Seven Things We Do Differently

  • Many private Catholic Colleges need to raise 40% or more of their revenue from donations. San Damiano will cover no more than 15% of its operating expenses with donations.

  • The average annual cost of college is $36,000 and rising. San Damiano limits tuition costs by putting money where it matters most. Our annual cost to attend is $25,000.

  • Student often graduate with $38,000 in debt. Because our students get paid while learning their trades, San Damiano graduates students with no debt.

  • Most colleges can only exist by depending on grants and loans from the federal government tied to demands that can compromise Catholic religious liberty and further support irresponsible fiscal policy. San Damiano does not rely on federal financial aid.

  • Only about 50% of college graduates work in their major. San Damiano provides a two-fold solution: (1) the general great books education prepares the graduate for any career; and (2) the trade apprenticeship educates students in skills they are already using professionally before graduation.

  • Even supposedly Catholic schools cannot be trusted to teach in accord with the timeless truth and worship of the Church. All San Damiano faculty, not merely theologians, take an oath of fidelity to the Catholic Church.

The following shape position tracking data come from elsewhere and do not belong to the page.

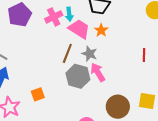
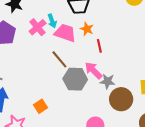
brown line: (67, 53) -> (59, 59), turned -48
gray star: (89, 54) -> (108, 81), moved
red line: (144, 55) -> (99, 46), moved

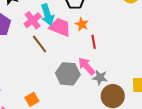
cyan arrow: (52, 21) -> (47, 15), size x1.5
brown line: (59, 59) -> (40, 44), moved

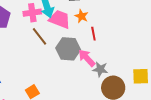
pink cross: (33, 20) -> (32, 13), turned 30
gray hexagon: (68, 74) -> (68, 49), moved

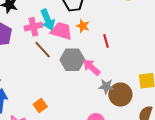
red line: (93, 34) -> (106, 41), moved
gray star: (100, 69) -> (106, 86), moved

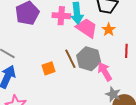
brown line: (43, 50) -> (70, 59), moved
orange square: (40, 105) -> (48, 68), moved

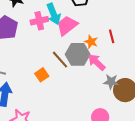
pink trapezoid: (87, 28) -> (67, 25), turned -55
orange star: (109, 30) -> (91, 42), moved

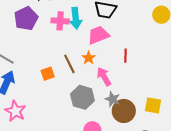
pink trapezoid: (67, 25) -> (98, 35), moved
orange star: (91, 42) -> (89, 58), moved
gray hexagon: (78, 54) -> (82, 97), moved

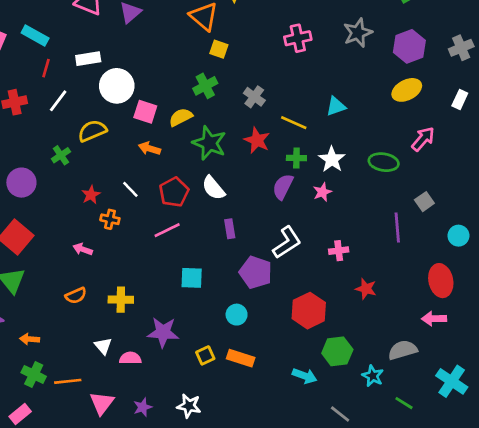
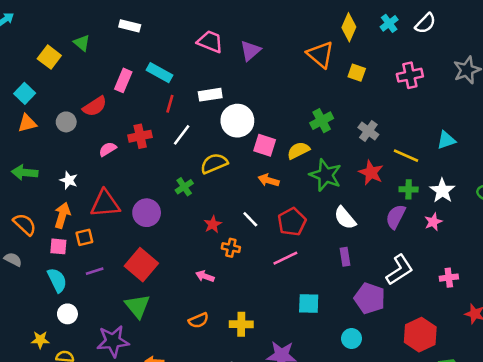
yellow square: (219, 49) -> (357, 73), moved
white semicircle: (213, 188) -> (345, 218), moved

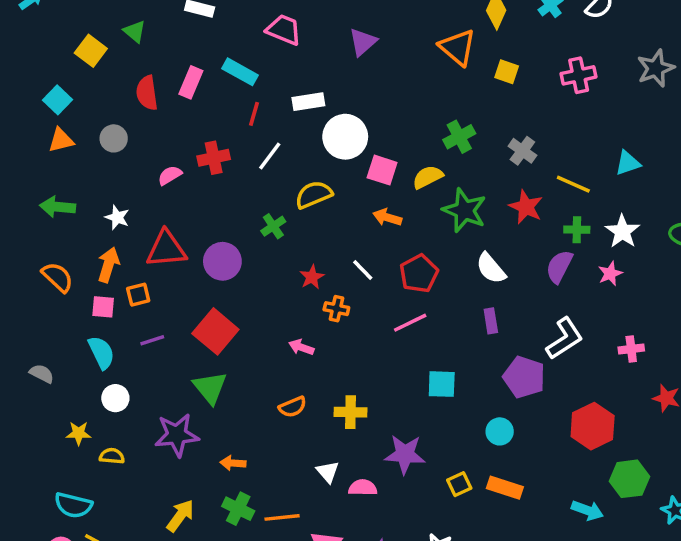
pink trapezoid: (210, 42) -> (284, 30), moved
red semicircle: (95, 106) -> (147, 93), moved, turned 115
gray semicircle: (13, 259) -> (42, 374), moved

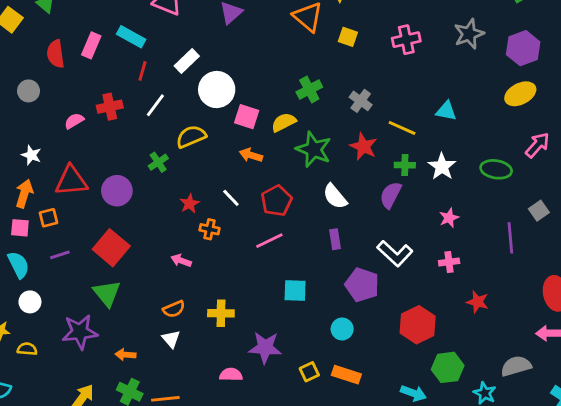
white rectangle: (308, 102) -> (187, 61), turned -35
cyan triangle: (628, 163) -> (446, 111), turned 30
pink star: (610, 274) -> (449, 218), moved
white L-shape: (565, 338) -> (395, 253), turned 76
white triangle: (328, 472) -> (171, 339), moved

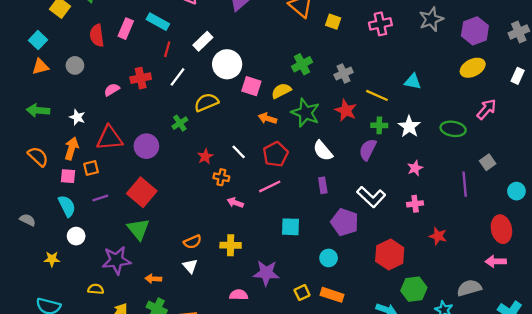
gray cross: (361, 101) -> (344, 74), turned 30
orange arrow: (251, 155) -> (267, 118), moved
pink arrow: (181, 261) -> (235, 203), moved
yellow semicircle: (27, 349) -> (96, 289), moved

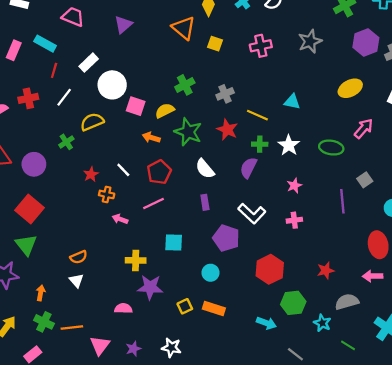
purple hexagon: (475, 31) -> (366, 42), moved
red star: (438, 236) -> (326, 270), moved, turned -30
yellow cross: (231, 245) -> (136, 260), moved
orange arrow: (153, 279) -> (41, 293), turned 96

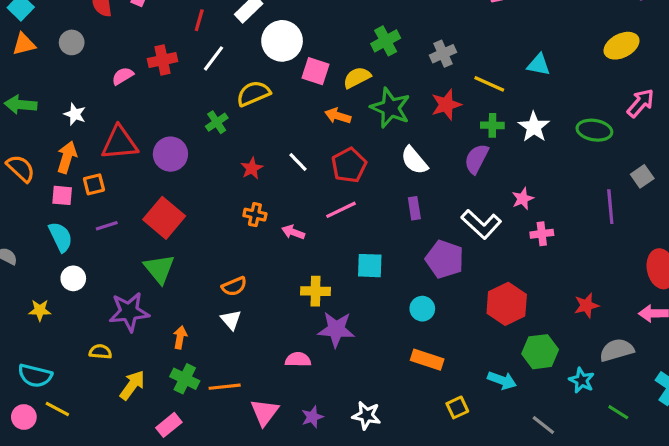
red star: (227, 130) -> (446, 105), turned 30
pink star: (294, 186) -> (523, 199), moved
orange cross: (107, 194) -> (255, 215), moved
yellow square: (185, 306) -> (457, 407), moved

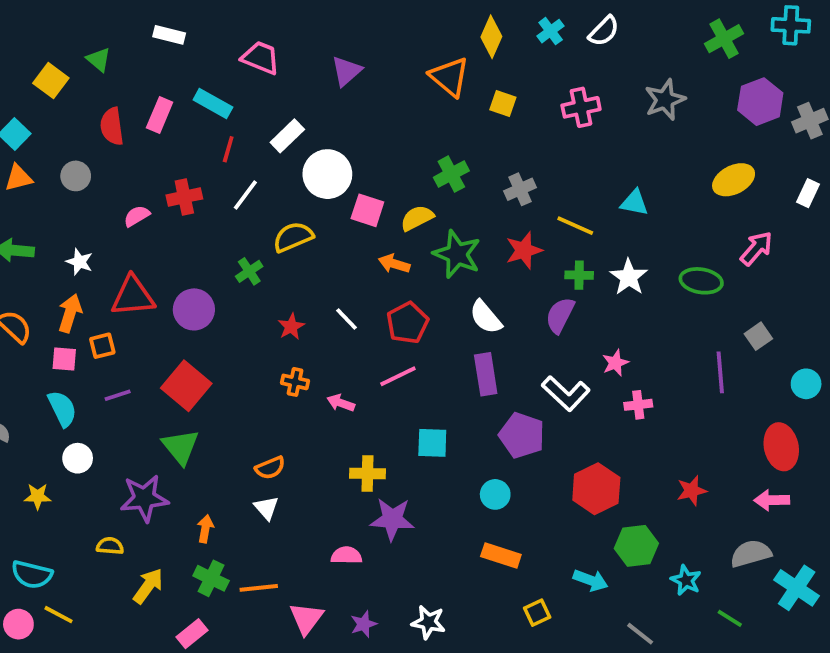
purple rectangle: (414, 208) -> (486, 374), size x1.5
gray semicircle: (617, 350) -> (751, 554), moved

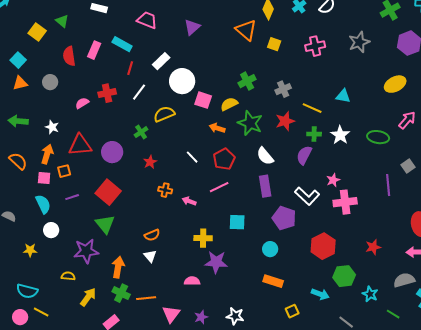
red star: (291, 327) -> (150, 162), moved
pink cross: (638, 405) -> (345, 202), size x1.6
orange arrow: (205, 529) -> (118, 267), size x1.5

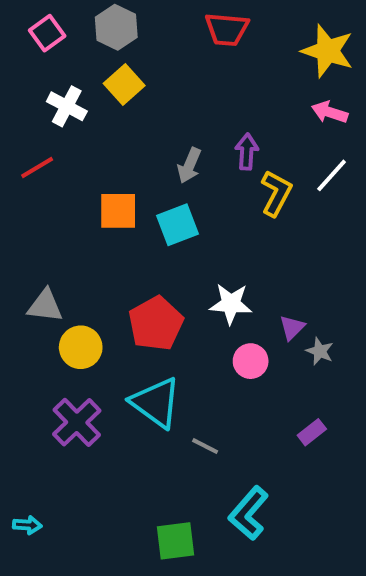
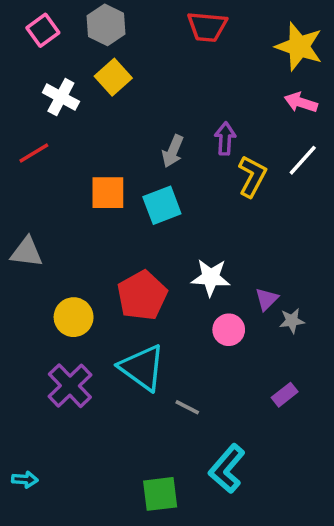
gray triangle: (45, 306) -> (27, 252), moved
gray star: (320, 351) -> (292, 321), turned -30

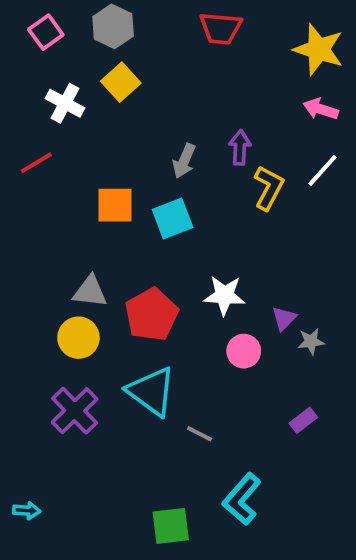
gray triangle: (27, 252) -> (90, 292), moved

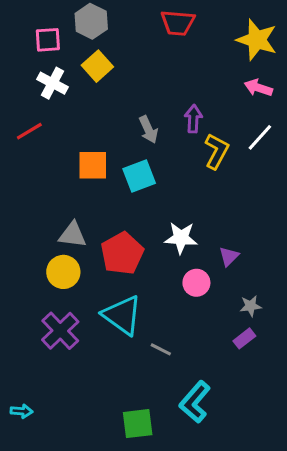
pink square: (46, 32) -> (48, 40), moved, turned 32
gray arrow: (184, 161) -> (148, 130), turned -48
gray star: (311, 341) -> (251, 306), moved

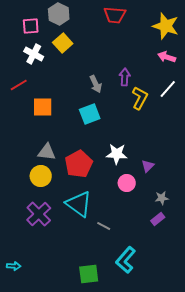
orange square: (93, 165) -> (43, 107), moved

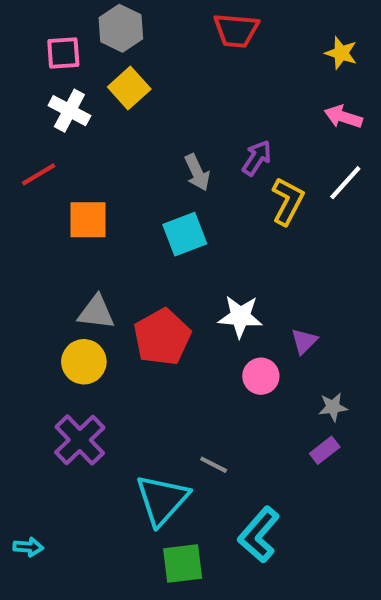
yellow star: (166, 26) -> (341, 53), size x0.6
purple arrow: (125, 77) -> (257, 158), turned 30
cyan triangle: (79, 204) -> (162, 500), moved, turned 36

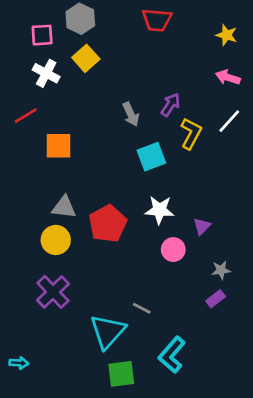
cyan square: (185, 234) -> (151, 157), moved

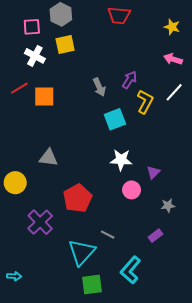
yellow square: (86, 58) -> (65, 45), turned 30
orange square: (58, 146) -> (44, 96), moved
red pentagon: (108, 224) -> (78, 198), moved
yellow circle: (56, 240) -> (15, 183), moved
purple rectangle: (216, 299) -> (155, 236), moved

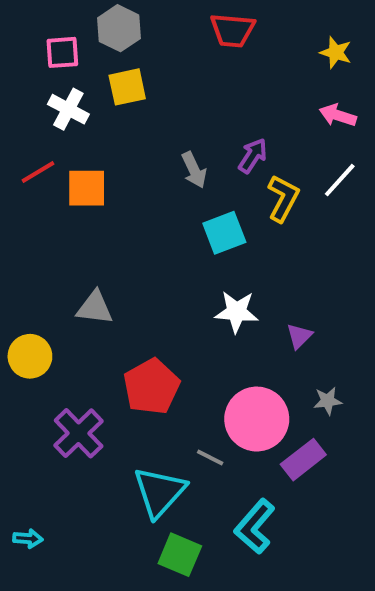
pink circle: (132, 190) -> (257, 419), moved, size x1.8
purple rectangle: (155, 236) -> (303, 460), size x1.5
green square: (92, 284) -> (180, 555), turned 30

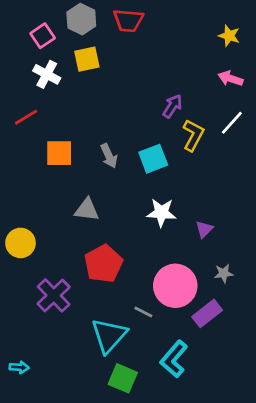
red trapezoid: (232, 30) -> (128, 20), moved
pink square: (62, 52) -> (43, 36), turned -30
gray arrow: (194, 170) -> (109, 156), moved
orange square: (87, 188) -> (59, 153), moved
gray triangle: (95, 308) -> (87, 210), moved

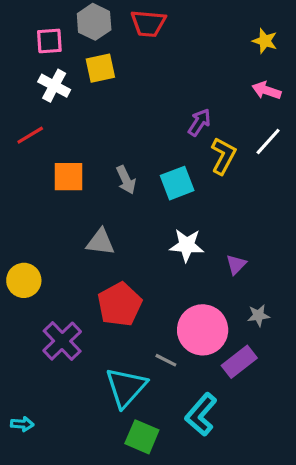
pink square: (43, 36) -> (49, 41), turned 30

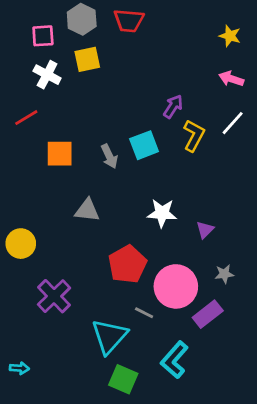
cyan square: (177, 183) -> (144, 145), moved
red pentagon: (120, 304) -> (127, 264), moved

  • Rather than a debauched free-for-all, San Damiano gives students a community life of rigorous, devout liturgy, truly edifying leisure through learning and Catholic culture, and meaningful labor in the trades.

Our Location

In 1928, the Franciscan Brothers of the Holy Cross founded St. James Trade School on a beautiful campus in Springfield, IL, serving young men who could not afford high school or college. In 1929, the Ursuline Sisters opened Springfield Junior College. Both institutions flourished, but eventually the trade school closed in 1972 and Junior College in 2014. Bishop Paprocki, Springfield’s current Ordinary, has welcomed San Damiano College as the restoration of the mission of these two schools, with the goal of integrating man’s labor with a well-examined, prayerful life.

The still-extant buildings of the original trade school stand ready, along with an adjoining campus built by the Hospital Sisters of St. Francis, and with the Bishop’s blessing, the support of local tradesmen, Franciscans Brothers and Sisters, and the Norbertine religious order, San Damiano College for the Trades aims to welcome its first class in the fall of 2025 to these historic buildings.